=== Exercise ===
Starting at the line below holding "a más de 314 mil personas." and stopping at the line holding "Кисти для бровей и ресниц", print every line exactly, both ends included, and leave the rest out.

++++ Exercise material ++++

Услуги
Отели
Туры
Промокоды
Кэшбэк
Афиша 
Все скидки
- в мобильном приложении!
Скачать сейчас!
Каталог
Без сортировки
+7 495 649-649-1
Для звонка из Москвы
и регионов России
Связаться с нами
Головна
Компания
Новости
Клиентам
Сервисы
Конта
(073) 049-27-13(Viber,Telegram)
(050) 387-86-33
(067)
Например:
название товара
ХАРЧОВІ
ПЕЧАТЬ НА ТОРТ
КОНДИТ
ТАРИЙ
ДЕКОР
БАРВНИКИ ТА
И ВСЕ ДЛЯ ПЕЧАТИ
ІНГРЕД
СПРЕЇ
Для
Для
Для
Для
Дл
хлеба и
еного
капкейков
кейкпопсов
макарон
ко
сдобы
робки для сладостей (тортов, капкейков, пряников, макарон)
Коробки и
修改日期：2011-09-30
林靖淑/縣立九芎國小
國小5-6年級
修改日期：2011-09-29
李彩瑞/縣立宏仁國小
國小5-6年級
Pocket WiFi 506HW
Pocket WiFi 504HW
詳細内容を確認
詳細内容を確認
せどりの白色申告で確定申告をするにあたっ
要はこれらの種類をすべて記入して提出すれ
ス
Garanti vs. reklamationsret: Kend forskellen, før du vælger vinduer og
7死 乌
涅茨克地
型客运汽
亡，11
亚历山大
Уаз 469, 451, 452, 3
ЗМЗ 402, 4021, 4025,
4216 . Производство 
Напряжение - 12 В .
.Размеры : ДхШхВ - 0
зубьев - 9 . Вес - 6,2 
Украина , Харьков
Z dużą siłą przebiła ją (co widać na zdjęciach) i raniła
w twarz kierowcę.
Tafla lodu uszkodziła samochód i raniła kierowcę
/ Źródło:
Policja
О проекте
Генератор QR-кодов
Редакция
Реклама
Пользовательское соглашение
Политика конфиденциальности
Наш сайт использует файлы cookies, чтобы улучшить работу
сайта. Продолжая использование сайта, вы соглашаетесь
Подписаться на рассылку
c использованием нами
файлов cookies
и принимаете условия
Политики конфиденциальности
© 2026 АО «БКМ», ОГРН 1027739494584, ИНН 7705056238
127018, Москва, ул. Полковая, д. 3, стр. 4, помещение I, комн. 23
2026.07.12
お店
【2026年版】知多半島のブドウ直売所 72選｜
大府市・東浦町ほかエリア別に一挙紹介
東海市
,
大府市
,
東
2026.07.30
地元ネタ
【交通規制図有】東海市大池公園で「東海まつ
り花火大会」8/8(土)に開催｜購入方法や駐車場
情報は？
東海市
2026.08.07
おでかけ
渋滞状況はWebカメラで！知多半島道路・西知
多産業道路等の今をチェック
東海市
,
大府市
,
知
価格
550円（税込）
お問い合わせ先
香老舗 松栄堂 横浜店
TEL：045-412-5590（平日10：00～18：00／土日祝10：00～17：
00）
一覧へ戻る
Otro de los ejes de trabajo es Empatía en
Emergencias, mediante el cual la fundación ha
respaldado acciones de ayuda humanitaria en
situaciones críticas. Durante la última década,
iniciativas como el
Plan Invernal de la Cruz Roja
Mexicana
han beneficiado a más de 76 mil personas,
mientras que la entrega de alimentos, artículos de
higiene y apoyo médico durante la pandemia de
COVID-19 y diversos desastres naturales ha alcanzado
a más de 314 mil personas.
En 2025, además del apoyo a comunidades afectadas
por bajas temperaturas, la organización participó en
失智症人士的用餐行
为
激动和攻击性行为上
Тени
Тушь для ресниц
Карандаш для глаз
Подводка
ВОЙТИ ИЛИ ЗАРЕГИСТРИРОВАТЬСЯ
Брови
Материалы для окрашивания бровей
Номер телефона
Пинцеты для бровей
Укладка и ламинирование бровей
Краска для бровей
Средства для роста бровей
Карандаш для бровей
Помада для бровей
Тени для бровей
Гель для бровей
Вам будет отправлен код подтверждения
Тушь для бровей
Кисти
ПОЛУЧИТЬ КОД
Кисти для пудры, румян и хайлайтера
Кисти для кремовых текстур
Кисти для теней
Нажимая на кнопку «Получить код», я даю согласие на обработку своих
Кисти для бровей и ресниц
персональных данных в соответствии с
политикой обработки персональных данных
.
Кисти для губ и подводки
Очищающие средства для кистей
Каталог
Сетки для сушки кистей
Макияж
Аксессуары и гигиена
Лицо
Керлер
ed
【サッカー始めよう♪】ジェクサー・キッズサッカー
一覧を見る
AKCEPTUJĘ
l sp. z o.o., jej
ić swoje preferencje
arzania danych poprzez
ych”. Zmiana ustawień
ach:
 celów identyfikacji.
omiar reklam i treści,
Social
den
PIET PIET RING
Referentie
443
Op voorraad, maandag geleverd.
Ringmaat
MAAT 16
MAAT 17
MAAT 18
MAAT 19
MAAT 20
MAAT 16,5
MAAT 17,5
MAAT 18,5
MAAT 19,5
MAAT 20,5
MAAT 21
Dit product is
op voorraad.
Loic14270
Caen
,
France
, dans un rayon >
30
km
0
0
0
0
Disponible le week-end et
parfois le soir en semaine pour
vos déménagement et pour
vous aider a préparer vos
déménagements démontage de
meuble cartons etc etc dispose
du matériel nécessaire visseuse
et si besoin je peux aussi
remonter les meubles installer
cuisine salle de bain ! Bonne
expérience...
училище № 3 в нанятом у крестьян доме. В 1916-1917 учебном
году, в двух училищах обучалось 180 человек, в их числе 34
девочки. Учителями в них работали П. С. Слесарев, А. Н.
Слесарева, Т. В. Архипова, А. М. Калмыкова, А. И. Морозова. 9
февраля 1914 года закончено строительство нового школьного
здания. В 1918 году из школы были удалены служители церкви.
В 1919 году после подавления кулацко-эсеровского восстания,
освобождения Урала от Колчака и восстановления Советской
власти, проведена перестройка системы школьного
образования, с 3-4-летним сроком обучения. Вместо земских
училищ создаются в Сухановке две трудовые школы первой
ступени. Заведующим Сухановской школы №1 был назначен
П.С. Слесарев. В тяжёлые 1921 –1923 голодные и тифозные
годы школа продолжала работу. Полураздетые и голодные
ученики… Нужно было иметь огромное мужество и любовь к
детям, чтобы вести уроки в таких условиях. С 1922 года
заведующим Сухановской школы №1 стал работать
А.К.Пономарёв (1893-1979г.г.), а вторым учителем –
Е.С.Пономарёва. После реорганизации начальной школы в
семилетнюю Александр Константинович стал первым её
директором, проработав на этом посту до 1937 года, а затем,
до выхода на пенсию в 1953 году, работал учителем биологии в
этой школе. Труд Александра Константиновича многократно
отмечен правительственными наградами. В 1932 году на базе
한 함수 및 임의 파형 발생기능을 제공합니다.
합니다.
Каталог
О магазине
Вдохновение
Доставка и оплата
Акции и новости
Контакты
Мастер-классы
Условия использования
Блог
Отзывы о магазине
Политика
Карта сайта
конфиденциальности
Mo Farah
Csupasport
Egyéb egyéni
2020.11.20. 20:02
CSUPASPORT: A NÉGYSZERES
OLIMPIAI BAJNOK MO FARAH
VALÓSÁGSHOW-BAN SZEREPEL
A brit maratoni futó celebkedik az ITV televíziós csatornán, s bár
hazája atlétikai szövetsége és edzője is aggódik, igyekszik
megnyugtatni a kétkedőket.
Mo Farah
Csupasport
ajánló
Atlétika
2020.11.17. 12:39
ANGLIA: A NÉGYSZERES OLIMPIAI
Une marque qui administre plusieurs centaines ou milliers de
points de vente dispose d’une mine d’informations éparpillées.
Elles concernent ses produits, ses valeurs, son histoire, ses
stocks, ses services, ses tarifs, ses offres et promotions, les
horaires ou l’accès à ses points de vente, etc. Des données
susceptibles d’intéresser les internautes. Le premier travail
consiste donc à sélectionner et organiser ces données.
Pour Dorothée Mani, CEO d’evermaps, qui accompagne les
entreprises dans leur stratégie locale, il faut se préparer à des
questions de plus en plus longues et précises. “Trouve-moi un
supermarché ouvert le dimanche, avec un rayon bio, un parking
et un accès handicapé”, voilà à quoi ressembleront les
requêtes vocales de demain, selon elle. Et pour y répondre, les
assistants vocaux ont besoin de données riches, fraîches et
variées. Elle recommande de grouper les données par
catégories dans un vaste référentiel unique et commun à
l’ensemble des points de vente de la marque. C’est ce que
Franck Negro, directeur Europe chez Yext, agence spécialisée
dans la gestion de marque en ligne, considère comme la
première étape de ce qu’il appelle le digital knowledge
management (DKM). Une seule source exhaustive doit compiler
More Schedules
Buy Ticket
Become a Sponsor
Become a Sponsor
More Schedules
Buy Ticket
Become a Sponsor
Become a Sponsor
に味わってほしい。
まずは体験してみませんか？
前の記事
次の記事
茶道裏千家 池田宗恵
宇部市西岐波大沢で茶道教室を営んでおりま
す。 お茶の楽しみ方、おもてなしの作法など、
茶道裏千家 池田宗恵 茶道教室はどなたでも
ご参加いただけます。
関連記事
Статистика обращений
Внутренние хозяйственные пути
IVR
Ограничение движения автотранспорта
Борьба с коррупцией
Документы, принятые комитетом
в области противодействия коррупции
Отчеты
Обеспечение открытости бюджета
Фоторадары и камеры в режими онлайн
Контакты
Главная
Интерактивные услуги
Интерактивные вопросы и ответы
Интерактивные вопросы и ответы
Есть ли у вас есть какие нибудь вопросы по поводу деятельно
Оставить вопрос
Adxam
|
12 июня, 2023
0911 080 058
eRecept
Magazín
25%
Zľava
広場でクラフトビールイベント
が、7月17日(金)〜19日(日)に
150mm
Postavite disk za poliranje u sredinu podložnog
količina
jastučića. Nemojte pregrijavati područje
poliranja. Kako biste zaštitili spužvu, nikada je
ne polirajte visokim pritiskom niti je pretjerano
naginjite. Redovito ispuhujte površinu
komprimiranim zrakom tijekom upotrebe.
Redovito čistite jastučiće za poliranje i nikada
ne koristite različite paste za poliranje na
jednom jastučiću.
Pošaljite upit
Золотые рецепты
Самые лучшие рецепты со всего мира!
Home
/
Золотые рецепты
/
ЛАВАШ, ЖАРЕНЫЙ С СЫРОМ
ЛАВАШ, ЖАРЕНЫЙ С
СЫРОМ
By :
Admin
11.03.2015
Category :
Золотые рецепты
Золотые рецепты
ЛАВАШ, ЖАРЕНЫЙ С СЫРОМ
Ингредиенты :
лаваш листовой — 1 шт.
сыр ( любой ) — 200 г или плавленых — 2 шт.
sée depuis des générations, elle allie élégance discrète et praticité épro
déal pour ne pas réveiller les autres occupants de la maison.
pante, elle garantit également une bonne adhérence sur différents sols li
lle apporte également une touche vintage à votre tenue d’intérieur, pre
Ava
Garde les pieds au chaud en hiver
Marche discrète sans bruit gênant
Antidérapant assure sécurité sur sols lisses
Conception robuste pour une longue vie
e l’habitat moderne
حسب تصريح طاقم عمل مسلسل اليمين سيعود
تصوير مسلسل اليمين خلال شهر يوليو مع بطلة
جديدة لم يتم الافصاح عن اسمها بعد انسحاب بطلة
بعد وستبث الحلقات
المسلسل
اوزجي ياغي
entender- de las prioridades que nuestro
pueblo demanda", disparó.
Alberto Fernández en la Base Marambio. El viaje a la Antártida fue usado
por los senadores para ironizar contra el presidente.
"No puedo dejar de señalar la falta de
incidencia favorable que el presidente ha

++++

=== Response box ===
a más de 314 mil personas.
En 2025, además del apoyo a comunidades afectadas
por bajas temperaturas, la organización participó en
失智症人士的用餐行
为
激动和攻击性行为上
Тени
Тушь для ресниц
Карандаш для глаз
Подводка
ВОЙТИ ИЛИ ЗАРЕГИСТРИРОВАТЬСЯ
Брови
Материалы для окрашивания бровей
Номер телефона
Пинцеты для бровей
Укладка и ламинирование бровей
Краска для бровей
Средства для роста бровей
Карандаш для бровей
Помада для бровей
Тени для бровей
Гель для бровей
Вам будет отправлен код подтверждения
Тушь для бровей
Кисти
ПОЛУЧИТЬ КОД
Кисти для пудры, румян и хайлайтера
Кисти для кремовых текстур
Кисти для теней
Нажимая на кнопку «Получить код», я даю согласие на обработку своих
Кисти для бровей и ресниц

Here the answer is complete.